■ RECORDS SHOWN
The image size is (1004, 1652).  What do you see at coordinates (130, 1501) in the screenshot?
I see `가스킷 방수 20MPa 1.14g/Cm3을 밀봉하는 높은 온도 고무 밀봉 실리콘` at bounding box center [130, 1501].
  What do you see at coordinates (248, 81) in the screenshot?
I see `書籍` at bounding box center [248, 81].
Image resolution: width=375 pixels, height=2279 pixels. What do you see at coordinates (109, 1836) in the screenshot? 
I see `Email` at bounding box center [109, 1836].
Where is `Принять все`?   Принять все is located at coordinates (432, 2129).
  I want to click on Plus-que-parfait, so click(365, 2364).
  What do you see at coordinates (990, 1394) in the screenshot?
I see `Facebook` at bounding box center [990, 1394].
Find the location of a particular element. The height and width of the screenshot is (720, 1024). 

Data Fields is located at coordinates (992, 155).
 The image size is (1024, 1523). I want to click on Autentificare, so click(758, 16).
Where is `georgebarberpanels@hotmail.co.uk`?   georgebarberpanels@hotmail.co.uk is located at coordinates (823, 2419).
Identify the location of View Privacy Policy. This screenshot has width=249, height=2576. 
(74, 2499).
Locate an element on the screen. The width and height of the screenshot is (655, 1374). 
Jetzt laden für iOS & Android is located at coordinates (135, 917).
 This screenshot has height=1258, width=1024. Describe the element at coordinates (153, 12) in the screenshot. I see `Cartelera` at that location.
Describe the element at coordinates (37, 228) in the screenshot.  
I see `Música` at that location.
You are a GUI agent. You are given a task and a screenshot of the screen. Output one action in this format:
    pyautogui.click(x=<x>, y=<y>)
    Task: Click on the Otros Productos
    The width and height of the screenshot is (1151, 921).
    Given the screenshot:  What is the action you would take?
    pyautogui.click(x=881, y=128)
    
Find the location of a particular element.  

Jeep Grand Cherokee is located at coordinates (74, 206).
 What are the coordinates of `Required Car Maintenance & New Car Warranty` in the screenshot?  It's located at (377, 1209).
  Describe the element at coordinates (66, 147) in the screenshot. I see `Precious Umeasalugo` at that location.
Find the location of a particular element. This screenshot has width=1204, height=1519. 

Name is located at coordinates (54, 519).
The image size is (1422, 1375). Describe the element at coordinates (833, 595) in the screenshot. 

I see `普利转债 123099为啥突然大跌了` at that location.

■ PROBLEM STATEMENT
Repeat the material word for word, in full.

■ EXPECTED ANSWER
The image size is (1004, 1652).  What do you see at coordinates (130, 1501) in the screenshot?
I see `가스킷 방수 20MPa 1.14g/Cm3을 밀봉하는 높은 온도 고무 밀봉 실리콘` at bounding box center [130, 1501].
  What do you see at coordinates (248, 81) in the screenshot?
I see `書籍` at bounding box center [248, 81].
Image resolution: width=375 pixels, height=2279 pixels. What do you see at coordinates (109, 1836) in the screenshot? 
I see `Email` at bounding box center [109, 1836].
Where is `Принять все`?   Принять все is located at coordinates (432, 2129).
  I want to click on Plus-que-parfait, so click(365, 2364).
  What do you see at coordinates (990, 1394) in the screenshot?
I see `Facebook` at bounding box center [990, 1394].
Find the location of a particular element. The height and width of the screenshot is (720, 1024). 

Data Fields is located at coordinates (992, 155).
 The image size is (1024, 1523). I want to click on Autentificare, so click(758, 16).
Where is `georgebarberpanels@hotmail.co.uk`?   georgebarberpanels@hotmail.co.uk is located at coordinates (823, 2419).
Identify the location of View Privacy Policy. This screenshot has width=249, height=2576. 
(74, 2499).
Locate an element on the screen. The width and height of the screenshot is (655, 1374). 
Jetzt laden für iOS & Android is located at coordinates (135, 917).
 This screenshot has height=1258, width=1024. Describe the element at coordinates (153, 12) in the screenshot. I see `Cartelera` at that location.
Describe the element at coordinates (37, 228) in the screenshot.  
I see `Música` at that location.
You are a GUI agent. You are given a task and a screenshot of the screen. Output one action in this format:
    pyautogui.click(x=<x>, y=<y>)
    Task: Click on the Otros Productos
    The width and height of the screenshot is (1151, 921).
    Given the screenshot:  What is the action you would take?
    pyautogui.click(x=881, y=128)
    
Find the location of a particular element.  

Jeep Grand Cherokee is located at coordinates (74, 206).
 What are the coordinates of `Required Car Maintenance & New Car Warranty` in the screenshot?  It's located at (377, 1209).
  Describe the element at coordinates (66, 147) in the screenshot. I see `Precious Umeasalugo` at that location.
Find the location of a particular element. This screenshot has width=1204, height=1519. 

Name is located at coordinates (54, 519).
The image size is (1422, 1375). Describe the element at coordinates (833, 595) in the screenshot. 

I see `普利转债 123099为啥突然大跌了` at that location.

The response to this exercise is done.